Ich war begeistert von den Beatles, den Kinks und den Rolling Stones und hatte mir die Haare wachsen lassen und sie über die Stirn gekämmt. Ich verlangte die „Bravo“. Die Verkäuferin schnaubte total entsetzt: „An einen solchen Langhaardackel verkaufe ich sicher nichts.“Ein älterer Mann sagte: „Geh erst mal zum Coiffeur!“Diese Reaktionen empfand ich als großartig. Ich hatte das Gefühl, jetzt werde ich gesehen. Man hat sich über mich geärgert, also gibt es mich!

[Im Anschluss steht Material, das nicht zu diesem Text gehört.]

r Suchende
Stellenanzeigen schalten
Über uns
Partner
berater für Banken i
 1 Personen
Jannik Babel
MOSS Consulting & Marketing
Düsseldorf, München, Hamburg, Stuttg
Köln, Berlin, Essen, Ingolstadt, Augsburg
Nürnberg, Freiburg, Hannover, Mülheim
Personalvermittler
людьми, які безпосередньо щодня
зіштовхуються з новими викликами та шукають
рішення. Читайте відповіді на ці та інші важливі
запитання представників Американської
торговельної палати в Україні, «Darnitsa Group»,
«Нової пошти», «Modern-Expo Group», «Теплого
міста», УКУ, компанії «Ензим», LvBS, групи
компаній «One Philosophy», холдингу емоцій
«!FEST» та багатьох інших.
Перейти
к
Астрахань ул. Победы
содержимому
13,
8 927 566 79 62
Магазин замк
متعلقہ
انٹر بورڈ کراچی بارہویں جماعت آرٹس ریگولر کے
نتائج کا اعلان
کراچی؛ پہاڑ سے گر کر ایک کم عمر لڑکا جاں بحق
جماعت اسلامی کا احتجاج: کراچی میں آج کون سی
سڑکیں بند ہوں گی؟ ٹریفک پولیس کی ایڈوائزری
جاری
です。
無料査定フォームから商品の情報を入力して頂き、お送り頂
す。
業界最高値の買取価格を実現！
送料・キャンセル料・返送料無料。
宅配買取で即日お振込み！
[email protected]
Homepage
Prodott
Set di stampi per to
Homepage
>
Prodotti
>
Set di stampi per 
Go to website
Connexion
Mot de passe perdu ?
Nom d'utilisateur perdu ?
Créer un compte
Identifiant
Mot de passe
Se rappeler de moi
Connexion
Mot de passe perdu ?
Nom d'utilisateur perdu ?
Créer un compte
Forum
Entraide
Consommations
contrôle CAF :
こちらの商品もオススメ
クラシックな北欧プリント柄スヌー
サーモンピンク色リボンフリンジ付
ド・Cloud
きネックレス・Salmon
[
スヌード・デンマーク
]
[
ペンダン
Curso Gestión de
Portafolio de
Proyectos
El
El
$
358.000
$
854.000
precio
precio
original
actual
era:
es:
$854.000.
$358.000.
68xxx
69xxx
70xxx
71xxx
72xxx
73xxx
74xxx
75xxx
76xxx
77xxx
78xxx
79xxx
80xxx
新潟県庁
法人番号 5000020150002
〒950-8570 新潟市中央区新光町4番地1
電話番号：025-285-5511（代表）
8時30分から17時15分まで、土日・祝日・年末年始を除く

Mit so einer Frisur kann man als Jugendlicher heute niemanden mehr schocken. Ist es für junge Leute schwerer geworden sich abzugrenzen?
Ja, das ist so. Es ist für Jugendliche schwieriger, sich gegenüber den Erwachsenen als Rebellen zu erleben. Doch die Jugend will die ältere Generation ja gerade provozieren, sie erstaunen, empören oder erreichen, dass sie sich entrüstet abwendet. Heute streben die Erwach- senen Harmonie an, der Konsens ist wichtig und Gegensätze werden übertüncht. Jugendliche brauchen jedoch auch eine Bühne um sich als Gegenfiguren zu inszenieren. Warum?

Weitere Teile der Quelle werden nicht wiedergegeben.